The earned income tax credit is a big target for identity thieves. The IRS was holding refunds until Feb. 15 for families claiming this credit. These credits provide payments to people who don’t make enough money to owe any federal income taxes. This makes them attractive to identity thieves.

Protect your personal nformation during tax season by following these steps.

  • File early, even if you owe. Filing  your return early prevents anyone who has stolen your information from filing a fradulent return. The IRS will only accept the first return even if the thief has your social securty number.
  • Encrypt your data. Encrypted data is secure even if your laptop is stolen. There  is plenty of free encryption software available. PC Magazine recently published The Best Encryption Software of 2017. And using it is not that hard. If you can create a password you can encrypt your data.
  • Buy a decent shredder. Destroy any document with any personal information, especially your Social Security number. Any small bit of information helps a cyber thief and they are not above going through your trash can. These thieves have been known to drive through neighborhoods picking up trash! Any personal papers that has your bank account or investment account information should be shredded before disposal.
  • Use strong passwords. Learn to construct powerful passowords that are easy to remember. And change them often.
  • Keep your computer software up to date. Use a good anti-virus/anti-malware. Some cyber thieves can install spyware on an unprotected computer and steal your information.
  • Be aware of phishing attacks. Phishing is when you recieve an email or call asking for information using very sneaky questions. This is a form of social engineering. Don’t respond or click on email attachments or links.

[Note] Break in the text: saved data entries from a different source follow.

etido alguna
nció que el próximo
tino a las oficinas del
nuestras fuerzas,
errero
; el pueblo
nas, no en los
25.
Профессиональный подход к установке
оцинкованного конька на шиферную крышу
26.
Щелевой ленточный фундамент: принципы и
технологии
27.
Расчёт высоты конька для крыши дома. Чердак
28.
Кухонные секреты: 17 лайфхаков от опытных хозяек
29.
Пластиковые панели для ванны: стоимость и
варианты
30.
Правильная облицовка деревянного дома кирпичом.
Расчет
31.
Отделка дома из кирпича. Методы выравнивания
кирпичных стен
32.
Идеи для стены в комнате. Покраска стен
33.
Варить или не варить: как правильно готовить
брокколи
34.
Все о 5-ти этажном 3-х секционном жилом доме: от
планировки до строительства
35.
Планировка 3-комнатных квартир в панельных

Anybody calling claiming to be from your bank or the IRS should be hung up on and reported. Banks and the IRS don’t call asking for information. These callers can be insistent and even threatening. Just hang up and investigate on your on by calling the IRS or your bank. DON’T GIVE ANY INFORMATION OVER THE PHONE! And remember, if anyone calls asking for money you should be the one asking the questions.
  • The IRS does not ask for money NOW! The don’t ask for money to be tranferred via a payment card. They don’t ask for credit card or debit card information. The are not coming to your house to arrest you. If someone threatens you with anything like this they are thieves. If you get a suspicious email or phone call, do not respond. Immediately call the IRS Identity Protection Specialized Unit (IPSU) at 1-800-908-4490.
  • Is someone else preparing your taxes? Here what you need to be asking;
    • How will my data be stored?
    • Will it be encrypted?
    • What computer security software is used?
    • Who has access?
    • Have those with access been properly screened?
  • Do not transmit tax returns or sensitive personal data on public WiFi. That means Starbucks or the public library. This is prime hunting ground for cyber thieves. These hackers wait and watch wifi traffic for an unprotected computer. The can intercept and record your online activity stealing your information or even hijacking your computer.
  • Check you credit report at least annually. You can get all three free credit reports from AnnualCreditReport.com. Remember this is the only credit report website authorized by the federal government.

Don’t be a victim during this tax season. Be aware!